PS2-51
CHARACTERIZING MODEL UNCERTAINTY IN META-ANALYSIS USING A BAYESIAN METHOD
Purpose: The usual practice to characterize model uncertainty is to present results of alternative models. Such a practice can be seen as a one-way sensitivity analysis, which at best provides a qualitative description of the impact of model uncertainty. We propose a Markov Chain Monte Carlo (MCMC) algorithm using Bayesian statistics to assess and quantify risks associated with statistical model choices in meta-analysis.
Method: Following the framework for addressing structural uncertainty in decision model by Jackson et al. (2011), model uncertainty is explicitly parameterized via variance components in a random-effect model using zero-inflated folded t-distributions. We develop an MCMC algorithm using Gibbs sampling with parameter expansion and consider a set of reference values for the parameters of the prior distributions. Two artificial data, one of which has heterogeneity twice as large as that in the other one, are chosen to demonstrate the agreement between the classical and Bayesian inference when model uncertainty is low; and the advantages of the Bayesian method when model uncertainty is considerable. In this demonstration, we show how one can calculate the Bayes Factor (BF) for model selection and to conduct a Bayesian model averaging (BMA) analysis using the algorithm. Furthermore, when model uncertainty is considerable, we compare the results of BMA with that of Bayesian fixed-effect (BFE) and Bayesian random-effect (BRE) analysis.

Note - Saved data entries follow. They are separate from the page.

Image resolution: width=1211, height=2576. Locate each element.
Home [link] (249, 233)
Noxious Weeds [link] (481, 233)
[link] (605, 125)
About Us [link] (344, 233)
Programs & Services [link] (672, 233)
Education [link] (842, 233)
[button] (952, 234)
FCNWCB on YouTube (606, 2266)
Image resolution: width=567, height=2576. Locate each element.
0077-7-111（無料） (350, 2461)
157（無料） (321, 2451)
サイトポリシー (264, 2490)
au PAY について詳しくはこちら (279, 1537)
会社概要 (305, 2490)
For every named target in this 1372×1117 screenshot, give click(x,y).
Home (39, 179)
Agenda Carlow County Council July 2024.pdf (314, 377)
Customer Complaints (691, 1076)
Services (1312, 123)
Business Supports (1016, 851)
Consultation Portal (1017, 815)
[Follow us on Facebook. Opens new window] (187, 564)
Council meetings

Result: In Data 1 in which the degree of heterogeneity is low (I2= 12.3%), the estimated BF is 3.8, suggesting substantial evidence in the lack of heterogeneity. The meta-analysis may be proceeded using a fixed-effect model. In Data 2 (I2= 51.7%), the evidence of heterogeneity is inclusive (BF= 3.0), suggesting considerable model uncertainty. In this case, the estimated between-treatment differences are -0.734 (95% CI= [-1.366, -0.207]), -0.714 (95% CI= [-1.072, -0.348]), and -0.792 (95% CI= [-1.841, 0.192]) using BMA, BFE and BRE analysis, respectively.
Conclusion: It is not always desirable to choose the `best` model in light of uncertainty; ignoring information from alternative models can lead to inaccurate results, thus erroneous conclusions. Not only does the proposed algorithm allow MCMC iterations to explore between alternative model specifications, therefore capturing the uncertainties both within and between models, but it can also be expressed in closed analytic forms, which allow for a quick implementation using the standard statistical software.